_Record extracts:_
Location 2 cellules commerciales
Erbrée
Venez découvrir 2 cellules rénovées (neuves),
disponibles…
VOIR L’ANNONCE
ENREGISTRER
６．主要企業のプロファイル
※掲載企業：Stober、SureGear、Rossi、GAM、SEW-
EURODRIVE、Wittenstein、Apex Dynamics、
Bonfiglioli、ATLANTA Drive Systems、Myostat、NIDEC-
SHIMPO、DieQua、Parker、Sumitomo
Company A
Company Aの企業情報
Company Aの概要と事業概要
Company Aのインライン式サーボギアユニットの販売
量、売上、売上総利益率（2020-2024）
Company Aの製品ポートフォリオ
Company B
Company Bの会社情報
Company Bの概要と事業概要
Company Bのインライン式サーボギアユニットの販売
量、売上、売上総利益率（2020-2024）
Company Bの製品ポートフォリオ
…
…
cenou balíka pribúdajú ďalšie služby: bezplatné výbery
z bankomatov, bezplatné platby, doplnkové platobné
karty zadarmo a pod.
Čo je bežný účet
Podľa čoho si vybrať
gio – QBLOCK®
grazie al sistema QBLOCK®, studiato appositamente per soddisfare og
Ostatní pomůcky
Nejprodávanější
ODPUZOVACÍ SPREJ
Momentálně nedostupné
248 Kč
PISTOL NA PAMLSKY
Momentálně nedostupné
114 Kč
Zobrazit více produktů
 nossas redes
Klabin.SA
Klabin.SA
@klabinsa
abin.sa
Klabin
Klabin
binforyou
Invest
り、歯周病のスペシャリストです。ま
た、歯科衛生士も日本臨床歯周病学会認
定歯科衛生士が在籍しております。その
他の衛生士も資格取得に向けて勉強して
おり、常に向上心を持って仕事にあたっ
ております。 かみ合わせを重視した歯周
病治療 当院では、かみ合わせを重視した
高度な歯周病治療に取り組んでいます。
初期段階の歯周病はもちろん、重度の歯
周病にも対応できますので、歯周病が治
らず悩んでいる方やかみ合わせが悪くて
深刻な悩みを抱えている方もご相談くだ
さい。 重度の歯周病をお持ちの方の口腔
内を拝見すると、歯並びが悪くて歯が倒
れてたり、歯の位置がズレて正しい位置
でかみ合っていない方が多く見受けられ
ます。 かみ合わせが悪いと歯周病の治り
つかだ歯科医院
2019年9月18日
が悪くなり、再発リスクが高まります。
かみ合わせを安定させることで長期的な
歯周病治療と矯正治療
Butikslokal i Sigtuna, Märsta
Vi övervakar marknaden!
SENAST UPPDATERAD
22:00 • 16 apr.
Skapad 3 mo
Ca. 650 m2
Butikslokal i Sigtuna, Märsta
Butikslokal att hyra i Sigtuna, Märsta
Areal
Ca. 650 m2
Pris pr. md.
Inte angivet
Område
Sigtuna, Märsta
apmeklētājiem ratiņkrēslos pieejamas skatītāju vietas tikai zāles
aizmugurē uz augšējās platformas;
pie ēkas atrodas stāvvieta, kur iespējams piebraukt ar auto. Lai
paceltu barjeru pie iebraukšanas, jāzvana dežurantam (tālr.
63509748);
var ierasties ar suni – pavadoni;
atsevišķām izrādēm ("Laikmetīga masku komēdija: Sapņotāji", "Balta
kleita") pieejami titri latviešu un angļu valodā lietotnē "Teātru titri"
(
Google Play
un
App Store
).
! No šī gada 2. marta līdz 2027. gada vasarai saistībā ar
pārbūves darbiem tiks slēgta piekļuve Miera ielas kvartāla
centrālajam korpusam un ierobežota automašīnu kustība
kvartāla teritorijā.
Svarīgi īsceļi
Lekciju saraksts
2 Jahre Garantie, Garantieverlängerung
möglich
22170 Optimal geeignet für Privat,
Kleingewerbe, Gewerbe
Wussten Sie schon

_What to produce:_
Once more, write all of the records exactly as given.

_Answer to this problem:_
Location 2 cellules commerciales
Erbrée
Venez découvrir 2 cellules rénovées (neuves),
disponibles…
VOIR L’ANNONCE
ENREGISTRER
６．主要企業のプロファイル
※掲載企業：Stober、SureGear、Rossi、GAM、SEW-
EURODRIVE、Wittenstein、Apex Dynamics、
Bonfiglioli、ATLANTA Drive Systems、Myostat、NIDEC-
SHIMPO、DieQua、Parker、Sumitomo
Company A
Company Aの企業情報
Company Aの概要と事業概要
Company Aのインライン式サーボギアユニットの販売
量、売上、売上総利益率（2020-2024）
Company Aの製品ポートフォリオ
Company B
Company Bの会社情報
Company Bの概要と事業概要
Company Bのインライン式サーボギアユニットの販売
量、売上、売上総利益率（2020-2024）
Company Bの製品ポートフォリオ
…
…
cenou balíka pribúdajú ďalšie služby: bezplatné výbery
z bankomatov, bezplatné platby, doplnkové platobné
karty zadarmo a pod.
Čo je bežný účet
Podľa čoho si vybrať
gio – QBLOCK®
grazie al sistema QBLOCK®, studiato appositamente per soddisfare og
Ostatní pomůcky
Nejprodávanější
ODPUZOVACÍ SPREJ
Momentálně nedostupné
248 Kč
PISTOL NA PAMLSKY
Momentálně nedostupné
114 Kč
Zobrazit více produktů
 nossas redes
Klabin.SA
Klabin.SA
@klabinsa
abin.sa
Klabin
Klabin
binforyou
Invest
り、歯周病のスペシャリストです。ま
た、歯科衛生士も日本臨床歯周病学会認
定歯科衛生士が在籍しております。その
他の衛生士も資格取得に向けて勉強して
おり、常に向上心を持って仕事にあたっ
ております。 かみ合わせを重視した歯周
病治療 当院では、かみ合わせを重視した
高度な歯周病治療に取り組んでいます。
初期段階の歯周病はもちろん、重度の歯
周病にも対応できますので、歯周病が治
らず悩んでいる方やかみ合わせが悪くて
深刻な悩みを抱えている方もご相談くだ
さい。 重度の歯周病をお持ちの方の口腔
内を拝見すると、歯並びが悪くて歯が倒
れてたり、歯の位置がズレて正しい位置
でかみ合っていない方が多く見受けられ
ます。 かみ合わせが悪いと歯周病の治り
つかだ歯科医院
2019年9月18日
が悪くなり、再発リスクが高まります。
かみ合わせを安定させることで長期的な
歯周病治療と矯正治療
Butikslokal i Sigtuna, Märsta
Vi övervakar marknaden!
SENAST UPPDATERAD
22:00 • 16 apr.
Skapad 3 mo
Ca. 650 m2
Butikslokal i Sigtuna, Märsta
Butikslokal att hyra i Sigtuna, Märsta
Areal
Ca. 650 m2
Pris pr. md.
Inte angivet
Område
Sigtuna, Märsta
apmeklētājiem ratiņkrēslos pieejamas skatītāju vietas tikai zāles
aizmugurē uz augšējās platformas;
pie ēkas atrodas stāvvieta, kur iespējams piebraukt ar auto. Lai
paceltu barjeru pie iebraukšanas, jāzvana dežurantam (tālr.
63509748);
var ierasties ar suni – pavadoni;
atsevišķām izrādēm ("Laikmetīga masku komēdija: Sapņotāji", "Balta
kleita") pieejami titri latviešu un angļu valodā lietotnē "Teātru titri"
(
Google Play
un
App Store
).
! No šī gada 2. marta līdz 2027. gada vasarai saistībā ar
pārbūves darbiem tiks slēgta piekļuve Miera ielas kvartāla
centrālajam korpusam un ierobežota automašīnu kustība
kvartāla teritorijā.
Svarīgi īsceļi
Lekciju saraksts
2 Jahre Garantie, Garantieverlängerung
möglich
22170 Optimal geeignet für Privat,
Kleingewerbe, Gewerbe
Wussten Sie schon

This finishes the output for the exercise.